Once a year, everyone at the MESA+ Institute, where I work, comes together to celebrate the achievements of the past 365 days. Everyone listens to lectures by students, postdocs and learned professors. If something piques my interest, I grab the publications and take a closer look. This year was no different.
In one of the optics sessions, a soon-to-be published doctorate presented one of his most important findings: a fun kind of optical hardware that offers unique opportunities for researchers doing quantum experiments. Although simple and boring on the surface (it’s a beamsplitter, nothing more than a partially reflecting mirror), its simple component is exactly what makes optical quantum computing possible. I promise you that his results are exciting and unexpected.
An ode to the beam splitter
A beamsplitter is just a partially reflecting mirror. In a standard textbook on optics, a beamsplitter is a sheet of glass that reflects exactly half of the light falling on it and lets the other half pass unobstructed (so no light is absorbed). But a light wave has more than just an amplitude (how bright it is) – it also has a phase. The phase of the emitted and reflected light rays are not the same. Essentially, when light crosses and/or bounces off a surface, the electric field must obey certain rules of continuity (like movie buffs, nature abhors discontinuities). For example, the electric field should not suddenly jump from one value to another as it passes through the interface. The only way this can be met is if the reflected light and the transmitted light have a phase difference of 180 degrees.
This means that if we put the reflected and emitted waves side by side, the peaks of the electric field wouldn’t line up. Instead, the peaks and troughs would line up. Normally this wouldn’t matter, but it has strange consequences if you look deeper.
Let’s imagine we have a beamsplitter – a partially reflective sheet of glass – arranged diagonally to a beam of light. The light beam enters from the left. The light is partly transmitted to exit the stage on the right and partly reflected to disappear through the floor. However, I can add a second beam that approaches the beam splitter from above. This beam is partially reflected to leave the stage on the right and partially disappear through the floor. Now the light exiting to the right will be a mix of some light that has passed through the beamsplitter and light that has been reflected. So one beam (the reflected beam) has undergone a phase shift, the other one has not.
Now let’s lower the brightness of the light so that only one photon from each beam hits the beamsplitter at a time. If the two photons arrive separately, each can be reflected or transmitted and nothing out of the ordinary happens. But when they arrive together, that phase change matters. If one photon tries to go right and one tries to go down, then their electric fields at the interface will add to zero, so no light will leave the beamsplitter. That means the beamsplitter somehow absorbed both photons – which it can’t do, because it’s made of a non-absorbing material. Because we need to conserve energy, the photons never take different paths.
Instead, both photons must go to the right, or both photons must go down. The odds of going either way are still 50/50, but no matter what the die rolls, both photons stick together. This is called photon bundling and all common beam splitters do this. Photon bundling is indeed used in certain quantum computing operations.
But sometimes it’s also good to do the opposite: photons against bundling and control the amount of bundling/anti-bundling. So far this has been difficult.
That beam splitter is wrong
What do you need to make a beamsplitter that allows both bundling and anti-bundling? White paint. Oh, and a few other little technical gear.

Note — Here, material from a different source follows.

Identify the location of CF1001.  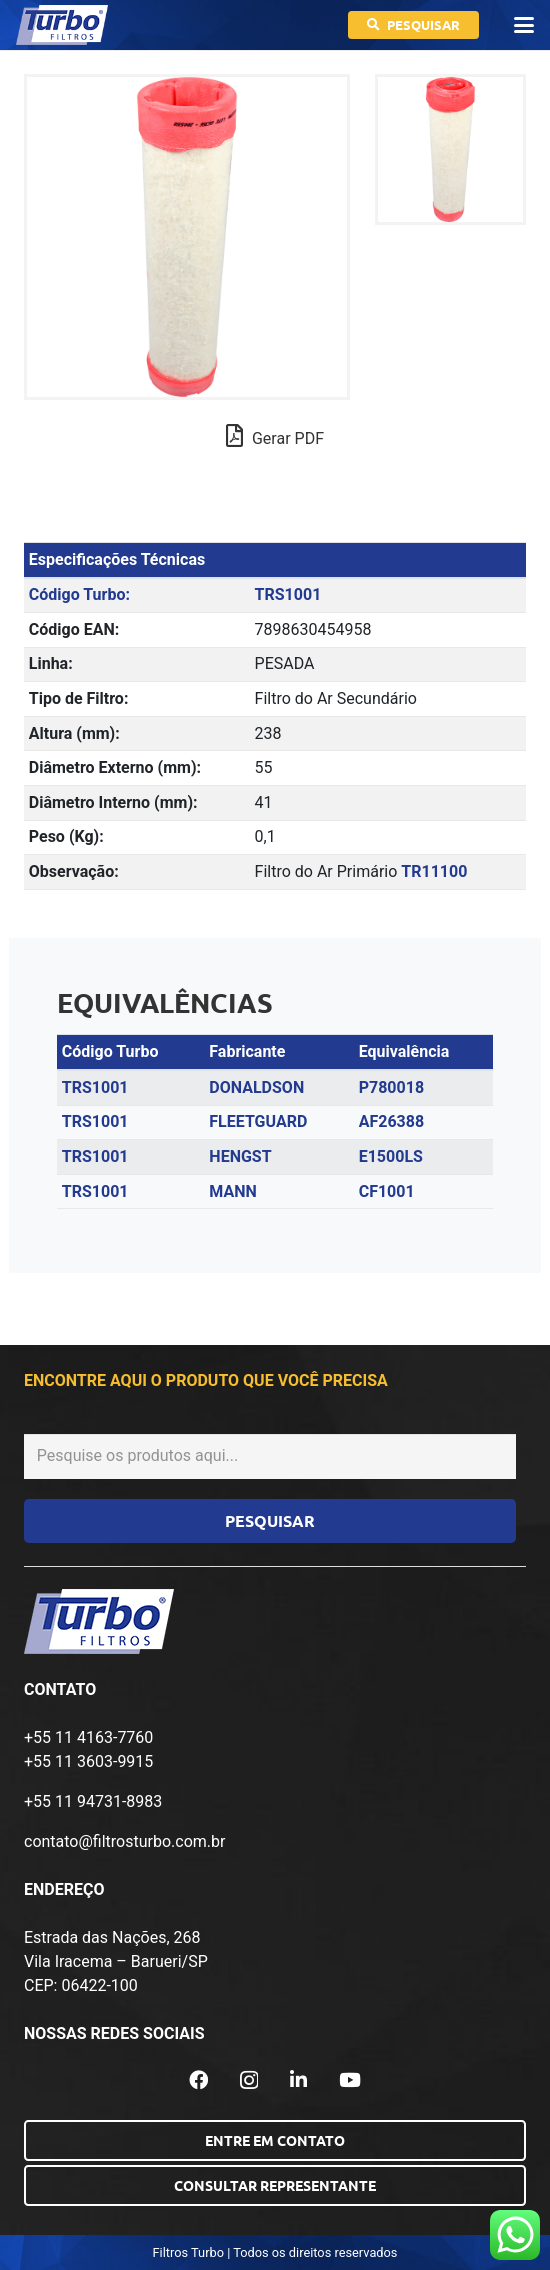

White paint is white because it scatters light. Think of it like sugar. If you examine a single sugar crystal, it appears transparent, but it sparkles. The shimmer comes from a small amount of light reflected from the crystal facets of the sugar. A pile of sugar appears white because all those little reflections cause all the light to be reflected in a very disordered way.
The same goes for a thin layer of paint, only some light gets through. The light that passes through it mostly gets reflected along the way, so you basically end up with a halo of randomly positioned bright and dark spots. The bright spots correspond to where different paths through the paint add up in phase.
That knowledge is the driving force behind the piece of research we are looking at. We can control the paths the light takes through the paint by controlling the phase of the light at each point where it enters the paint. The phase determines which path the light travels, and the phase determines whether the different paths add up at a location on the other side.
By spatially controlling the phase of the light, we can choose to focus light through a paint layer to a point. But this technique has much more flexibility. Instead of focusing on one point, you can also focus on two points with the same brightness. The paint acts like a beam splitter.
To achieve this trick, light passes through an LCD screen. The liquid crystal in an LCD screen changes the apparent distance light has to pass depending on the voltage applied to the pixel. This allows the researchers to tune the relative phase of the light beam in space, so that each small patch of light has a slightly different phase than the spots around it.